Minority Media is a Montreal-based studio known for producing what it calls “empathy games” – games that tug at the heart strings instead of relying on adrenaline. While one might think, at first glance, that a VR game about dinosaurs is an odd fit for that mandate, the emotional power of the Minority brand is alive and well in Time Machine VR. As the name suggests, Time Machine VR puts the player in control of a time machine, with the task of going back to prehistoric times to study dinosaurs, up close and personal. The demo starts in calibration and training, easing you into the VR experience before giving you the first taste of the game’s fictional setting: a large, appropriately cold, lab and transportation hub where you meet the female doctor who is the head of the program. Transmissions from this doctor reminded me of the messages from characters in Myst, and it’s in this short scene that the hints of the emotional core of the game come to the surface. “I wish I could go with you.” the doctor sighs, and I immediately started wondering why she couldn’t. I suspect this is central to the story of the game.
In Time Machine VR, time travel is described as being so ugly and horrifying that the time travel pod blocks out the images in the interests of the player’s sanity. There are, therefore, moments of near-total darkness that actually work quite well in setting the stage for the marine settings to come. The targets of your research are large, hungry, aquatic dinosaurs who don’t especially like you probing and scanning them, so the game provides you with a time stop mechanic so you can get up close and scan dinosaur eyes, give a pregnant dinosaur an ultrasound, and even float into the mouth of a giant prehistoric fish to scan its gills… without ending up like some Ahab wannabe in the belly of a Jurassic whale.
It’s hard to describe the wonder-inducing quality of these dinosaur encounters. The best thing I can compare it to is to Ellen’s Energy Adventure at Walt Disney World’s EPCOT Center, where you ride a slow-moving cart through an animatronic dinosaur show. Time Machine VR also gives you moments of Jurassic Park too: predators eat prey leaving blood clouds in the water, staring down the the unnerving reptilian eye of a dinosaur which you have to scan from less than ten feet away. It’s undeniably cool and awe inspiring.
The other great thing about Time Machine VR is that, unlike other VR tech demos I tried at E3 2015, the game moves slowly and gently enough that it didn’t induce motion sickness. While the adrenaline pumping action of a virtual reality first person shooter or heist getaway car chase is thrilling, they’re also vaguely disorienting and nausea-inducing. VR that moves too fast makes me feel uncomfortably unbalanced until I adjust to the visual sensation of moving without actually moving.
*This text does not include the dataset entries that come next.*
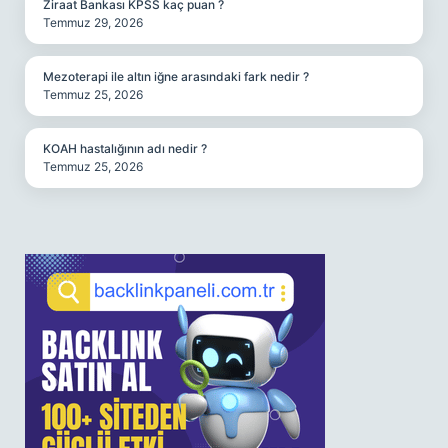
Ziraat Bankası KPSS kaç puan ?
Temmuz 29, 2026
Mezoterapi ile altın iğne arasındaki fark nedir ?
Temmuz 25, 2026
KOAH hastalığının adı nedir ?
Temmuz 25, 2026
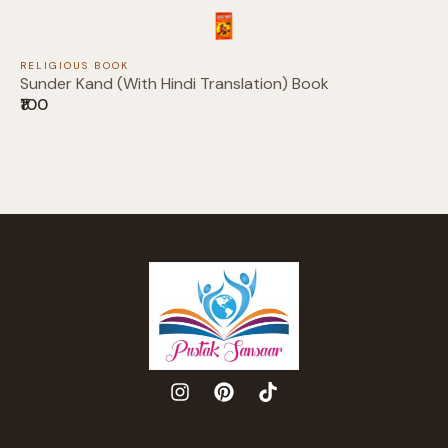
RELIGIOUS BOOK
Sunder Kand (With Hindi Translation) Book
₹100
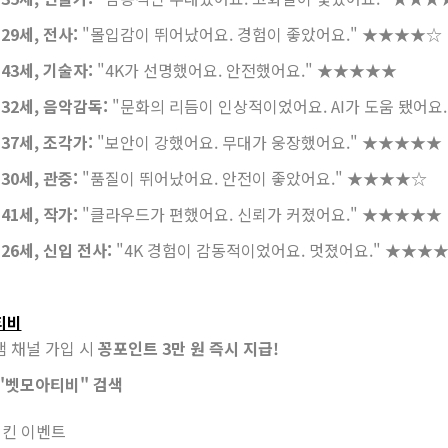
29세, 전사:
"몰입감이 뛰어났어요. 경험이 좋았어요."
★★★★☆
43세, 기술자:
"4K가 선명했어요. 안전했어요."
★★★★★
 32세, 음악감독:
"문화의 리듬이 인상적이었어요. AI가 도움 됐어요.
37세, 조각가:
"보안이 강했어요. 무대가 웅장했어요."
★★★★★
30세, 관중:
"품질이 뛰어났어요. 안전이 좋았어요."
★★★★☆
41세, 작가:
"클라우드가 편했어요. 신뢰가 커졌어요."
★★★★★
26세, 신입 전사:
"4K 경험이 감동적이었어요. 멋졌어요."
★★★
티비
 채널 가입 시
꽁포인트 3만 원 즉시 지급!
"벳모아티비" 검색
킨 이벤트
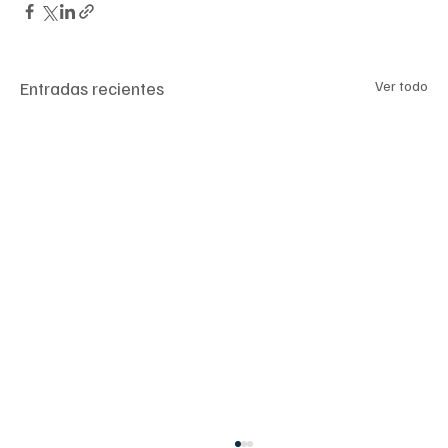
Entradas recientes
Ver todo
Time Machine VR‘s slower, floating movements were much easier on my system, and didn’t threaten to make me throw up the granola bars I survived on during E3. It will be even better with the Oculus Touch controllers, since the hand positioning of the player’s virtual body will be closer to the way you’re sitting in real life. Yes, you have a body in the game if you look down, and the hands move as you manipulate the controls. It’s all pretty cool.
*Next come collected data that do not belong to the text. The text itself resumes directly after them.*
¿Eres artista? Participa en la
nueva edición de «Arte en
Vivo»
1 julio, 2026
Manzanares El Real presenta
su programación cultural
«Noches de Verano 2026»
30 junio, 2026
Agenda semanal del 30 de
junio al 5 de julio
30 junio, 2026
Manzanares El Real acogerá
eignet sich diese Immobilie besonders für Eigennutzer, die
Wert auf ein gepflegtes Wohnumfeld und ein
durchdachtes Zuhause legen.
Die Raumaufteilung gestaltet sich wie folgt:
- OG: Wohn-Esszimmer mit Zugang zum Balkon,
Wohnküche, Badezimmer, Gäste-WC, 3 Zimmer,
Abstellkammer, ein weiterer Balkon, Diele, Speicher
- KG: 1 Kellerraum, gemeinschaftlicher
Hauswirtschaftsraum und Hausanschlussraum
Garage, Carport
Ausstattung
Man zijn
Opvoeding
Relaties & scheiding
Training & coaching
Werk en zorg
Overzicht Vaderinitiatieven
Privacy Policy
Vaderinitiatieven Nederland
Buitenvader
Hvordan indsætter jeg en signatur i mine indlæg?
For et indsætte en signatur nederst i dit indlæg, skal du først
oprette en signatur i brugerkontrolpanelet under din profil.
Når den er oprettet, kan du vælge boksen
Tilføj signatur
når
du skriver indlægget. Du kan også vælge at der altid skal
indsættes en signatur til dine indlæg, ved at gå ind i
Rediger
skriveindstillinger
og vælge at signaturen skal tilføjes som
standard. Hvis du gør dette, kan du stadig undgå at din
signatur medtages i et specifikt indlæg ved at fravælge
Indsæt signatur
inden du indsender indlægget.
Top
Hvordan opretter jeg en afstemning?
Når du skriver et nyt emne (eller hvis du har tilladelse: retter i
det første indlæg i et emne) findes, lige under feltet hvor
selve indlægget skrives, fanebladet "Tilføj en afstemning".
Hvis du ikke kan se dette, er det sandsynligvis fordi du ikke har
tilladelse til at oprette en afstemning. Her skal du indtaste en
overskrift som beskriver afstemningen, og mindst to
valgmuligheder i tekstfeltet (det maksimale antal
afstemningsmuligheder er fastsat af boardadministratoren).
The demo also throws you a curve ball at the end, teasing you with an underwater Stonehenge-style structure that the player is, according to the fictional reality of the game, not supposed to see. Moments like this are indicators that the game is actually a game, and not just a kid-friendly dinosaur viewing simulator. Essentially, Time Machine VR is a game that makes VR relevant instead of a gimmicky way to view existing game content, and it respects the players comfort enough that you won’t end a play session by reaching for the Gravol.